## TASK OBJECTIVE
Lines with "about": copy each one from the listing below.
>>>>>
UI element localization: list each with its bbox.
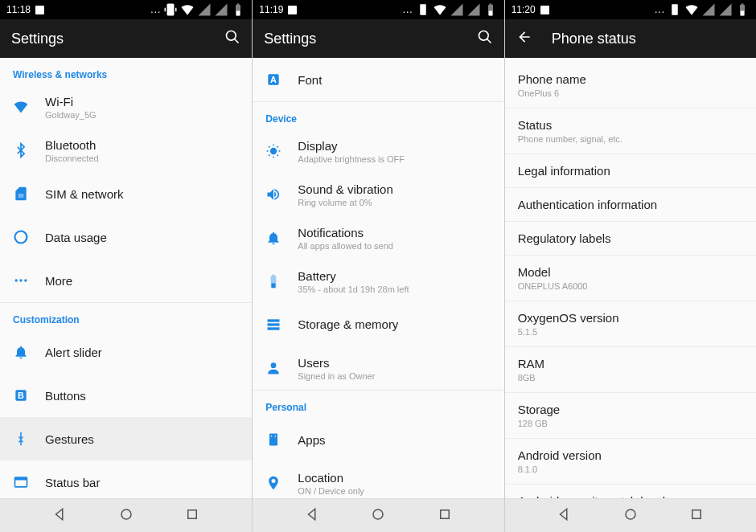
status-icons: ... (655, 2, 750, 17)
settings-item-display[interactable]: DisplayAdaptive brightness is OFF (253, 129, 503, 173)
item-sub: All apps allowed to send (298, 241, 491, 251)
svg-line-14 (487, 39, 491, 43)
item-label: More (45, 274, 239, 288)
vibrate-icon (163, 2, 178, 17)
phone-screen-1: 11:18 ... Settings Wireless & networks W… (0, 0, 252, 532)
settings-item-notifications[interactable]: NotificationsAll apps allowed to send (253, 216, 503, 260)
clock: 11:20 (512, 4, 536, 15)
item-label: Notifications (298, 226, 491, 239)
recent-button[interactable] (438, 507, 452, 525)
status-row-patch[interactable]: Android security patch levelMay 1, 2018 (505, 485, 756, 498)
settings-item-sim[interactable]: SIM & network (0, 172, 252, 215)
navigation-bar (253, 498, 503, 532)
gestures-icon (13, 431, 45, 447)
wifi-icon (433, 2, 447, 17)
screenshot-icon (35, 6, 44, 14)
back-button[interactable] (52, 507, 67, 525)
item-label: Storage & memory (298, 317, 491, 331)
item-label: Font (298, 73, 491, 87)
settings-item-apps[interactable]: Apps (253, 418, 503, 461)
svg-point-34 (626, 509, 635, 519)
status-row-model[interactable]: ModelONEPLUS A6000 (505, 256, 756, 301)
search-icon (477, 29, 493, 45)
item-label: Alert slider (45, 346, 239, 359)
svg-point-17 (270, 148, 277, 154)
wifi-icon (684, 2, 699, 17)
status-row-android[interactable]: Android version8.1.0 (505, 439, 756, 485)
users-icon (265, 360, 298, 376)
settings-item-data-usage[interactable]: Data usage (0, 215, 252, 259)
settings-item-gestures[interactable]: Gestures (0, 417, 252, 460)
svg-point-11 (121, 509, 131, 519)
status-row-oxygen[interactable]: OxygenOS version5.1.5 (505, 301, 756, 347)
screenshot-icon (288, 6, 297, 14)
apps-icon (265, 432, 298, 448)
settings-item-users[interactable]: UsersSigned in as Owner (253, 346, 503, 390)
sound-icon (265, 186, 298, 203)
item-sub: ON / Device only (298, 486, 491, 496)
status-row-phone-name[interactable]: Phone nameOnePlus 6 (505, 63, 756, 108)
settings-item-bluetooth[interactable]: BluetoothDisconnected (0, 129, 252, 172)
svg-line-22 (269, 146, 269, 147)
signal-icon (197, 2, 212, 17)
location-icon (265, 475, 298, 491)
settings-item-alert-slider[interactable]: Alert slider (0, 330, 252, 374)
settings-item-sound[interactable]: Sound & vibrationRing volume at 0% (253, 173, 503, 216)
settings-item-buttons[interactable]: B Buttons (0, 374, 252, 417)
svg-text:B: B (18, 391, 24, 400)
wifi-icon (180, 2, 195, 17)
section-header-personal: Personal (253, 391, 503, 418)
home-button[interactable] (623, 507, 638, 525)
back-arrow-button[interactable] (516, 29, 532, 48)
phone-status-list: Phone nameOnePlus 6 StatusPhone number, … (505, 58, 756, 498)
settings-item-location[interactable]: LocationON / Device only (253, 461, 503, 498)
settings-item-battery[interactable]: Battery35% - about 1d 19h 28m left (253, 260, 503, 303)
status-row-ram[interactable]: RAM8GB (505, 347, 756, 393)
svg-point-6 (24, 279, 27, 281)
page-title: Settings (264, 31, 476, 47)
settings-item-status-bar[interactable]: Status bar (0, 460, 252, 498)
status-row-status[interactable]: StatusPhone number, signal, etc. (505, 108, 756, 154)
settings-item-font[interactable]: A Font (253, 58, 503, 101)
search-button[interactable] (224, 29, 240, 48)
item-label: SIM & network (45, 187, 239, 201)
status-row-legal[interactable]: Legal information (505, 154, 756, 188)
settings-list: A Font Device DisplayAdaptive brightness… (253, 58, 503, 498)
navigation-bar (0, 498, 252, 532)
search-button[interactable] (477, 29, 493, 48)
svg-line-25 (277, 146, 278, 147)
svg-rect-33 (441, 509, 450, 518)
search-icon (224, 29, 240, 45)
svg-rect-2 (18, 194, 24, 198)
clock: 11:19 (259, 4, 283, 15)
settings-item-wifi[interactable]: Wi-FiGoldway_5G (0, 85, 252, 129)
status-row-regulatory[interactable]: Regulatory labels (505, 222, 756, 256)
phone-screen-3: 11:20 ... Phone status Phone nameOnePlus… (504, 0, 756, 532)
item-label: Apps (298, 433, 491, 447)
bell-icon (13, 344, 45, 360)
font-icon: A (265, 72, 298, 88)
item-label: Sound & vibration (298, 182, 491, 196)
svg-rect-26 (268, 319, 280, 321)
recent-button[interactable] (185, 507, 199, 525)
status-row-storage[interactable]: Storage128 GB (505, 393, 756, 439)
home-button[interactable] (119, 507, 134, 525)
svg-line-24 (269, 155, 269, 156)
settings-item-storage[interactable]: Storage & memory (253, 303, 503, 346)
status-row-auth[interactable]: Authentication information (505, 188, 756, 222)
item-label: Wi-Fi (45, 95, 239, 108)
item-sub: 35% - about 1d 19h 28m left (298, 284, 491, 294)
back-button[interactable] (305, 507, 319, 525)
phone-screen-2: 11:19 ... Settings A Font Device Display… (252, 0, 503, 532)
item-label: Buttons (45, 389, 239, 403)
home-button[interactable] (371, 507, 385, 525)
svg-point-0 (227, 31, 236, 41)
svg-point-4 (15, 279, 18, 281)
recent-button[interactable] (689, 507, 704, 525)
notifications-icon (265, 230, 298, 246)
signal-icon-2 (466, 2, 481, 17)
signal-icon (701, 2, 716, 17)
data-usage-icon (13, 229, 45, 245)
settings-item-more[interactable]: More (0, 259, 252, 302)
back-button[interactable] (557, 507, 571, 525)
<<<<<
## ANSWER BELOW
settings-item-battery[interactable]: Battery35% - about 1d 19h 28m left (253, 260, 503, 303)
item-sub: 35% - about 1d 19h 28m left (298, 284, 491, 294)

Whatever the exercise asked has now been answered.